Similarly, in between year 2014 and 2016 in the business unit of Indo Asia, intensity of energy has been reduced by 27%. Such improvement was achieved in part by the establishment of decision support center that is integrated optimized. This center helps in providing recommendations for optimization of energy efficiency and monitoring day to day performances of surface facilities. Furthermore, the green building projects strives to reduce the footprint of facilities on environment by the framework such as leadership in environmental and energy designs certification process that helps in certification of environmental sustainability of building (Liu et al. 2014).
The integration of risk management is deepened by recent updating of operational excellence. A broad range of risks is considered by business unit under the application of this process and such risks include environmental issues, health and safety issues, security of personnel and assets, facility and integrity, political and community issues. Implementation of operational excellence management system helps in managing and assessing the significant community health risks and related environmental by addressing cumulative and potential impacts of operations (Warner and Sullivan 2017). Chevron has also undertaken the development of a public private partnership community empowerment program that helps in addressing the communities need in area of operations and resolving conflicts with the help of process of participatory development.

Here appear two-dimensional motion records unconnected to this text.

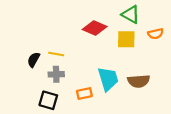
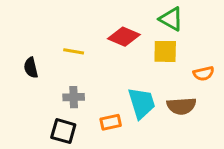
orange semicircle: (156, 34) -> (204, 74), moved
yellow line: (56, 54) -> (74, 51), moved
black semicircle: (34, 60) -> (31, 68), moved, turned -42

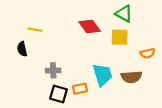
red diamond: (124, 37) -> (90, 26), turned 30
yellow line: (74, 51) -> (35, 30), moved
black square: (63, 131) -> (59, 94), moved

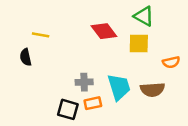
gray cross: (53, 70) -> (84, 82), moved

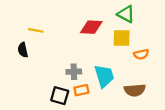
red diamond: (104, 31) -> (91, 27), turned -50
orange semicircle: (171, 62) -> (141, 54), moved
brown semicircle: (152, 90) -> (135, 90), moved

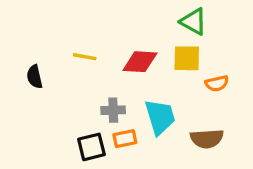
red diamond: (91, 27) -> (140, 62), moved
yellow line: (36, 30) -> (85, 57), moved
black square: (60, 96) -> (91, 147), turned -30

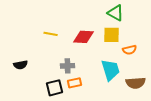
black semicircle: (35, 77) -> (21, 65), moved, turned -88
cyan trapezoid: (160, 117) -> (111, 70), moved
brown semicircle: (207, 139) -> (136, 83), moved

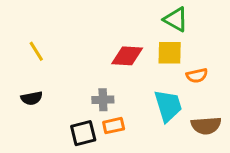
yellow line: (51, 34) -> (36, 51), moved, turned 48

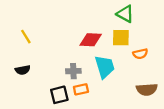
cyan trapezoid: (168, 106) -> (105, 67), moved

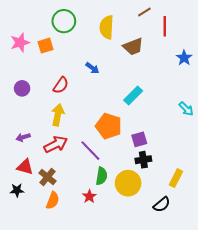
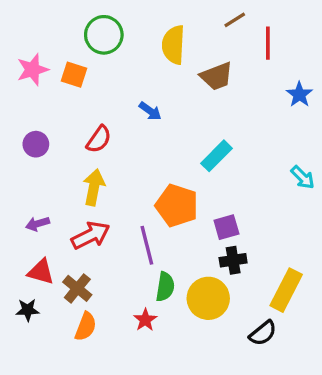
orange square: (45, 46) -> (74, 75), turned 35
purple line: (90, 151) -> (147, 245), turned 30
yellow rectangle: (176, 178) -> (286, 290), size x1.4

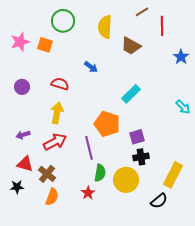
brown trapezoid: (217, 76) -> (131, 46), turned 50
red semicircle: (99, 139) -> (60, 84), turned -108

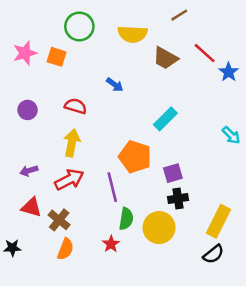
red line: (162, 26) -> (205, 53), moved, turned -48
yellow semicircle: (105, 27) -> (132, 34), turned -90
black star: (17, 187) -> (12, 248), moved
black semicircle: (159, 201) -> (213, 254), moved

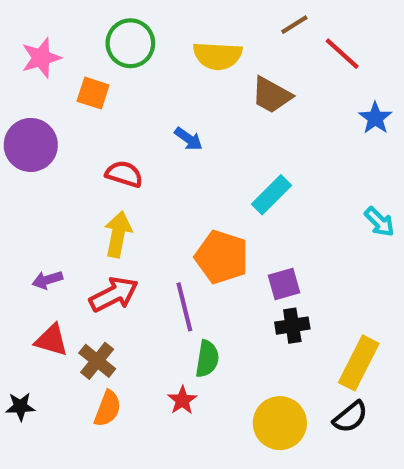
pink star: (25, 53) -> (41, 58), moved
red line: (205, 53) -> (342, 54), moved
purple circle: (28, 110) -> (31, 145), moved, size x1.6
yellow circle: (159, 228) -> (280, 423), moved

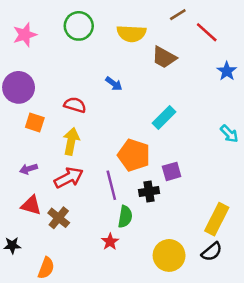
orange square: (93, 93) -> (35, 123), moved
black cross: (292, 326) -> (149, 192), moved
orange semicircle: (108, 409) -> (46, 268), moved

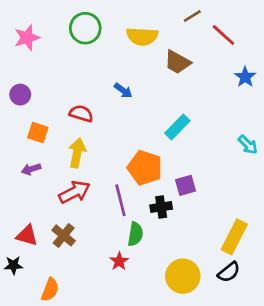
purple circle: (19, 87) -> (20, 95), size x0.6
purple arrow: (29, 169) -> (31, 169), moved
red triangle: (31, 205) -> (27, 235), moved

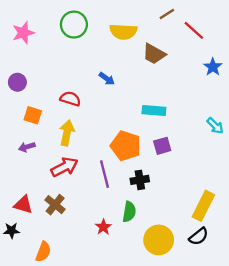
cyan rectangle: (177, 127) -> (154, 110), turned 50
purple square: (186, 185) -> (162, 146), moved
green semicircle: (135, 234) -> (129, 212), moved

The report is prepared for illustrating the responsibilities of roles of downstream division of Chevron Corporation. It has been ascertained from the analysis that the downstream division of chevron is highly competitive and a strong performance has been reflected by this segment in the current fiscal year. Furthermore, the operations of company is significantly impacted by economic, environmental and geo political factors as analyzed from the framework of PESTLE. Chevron also takes effort to make contribution to community by running several projects of corporate social responsibility.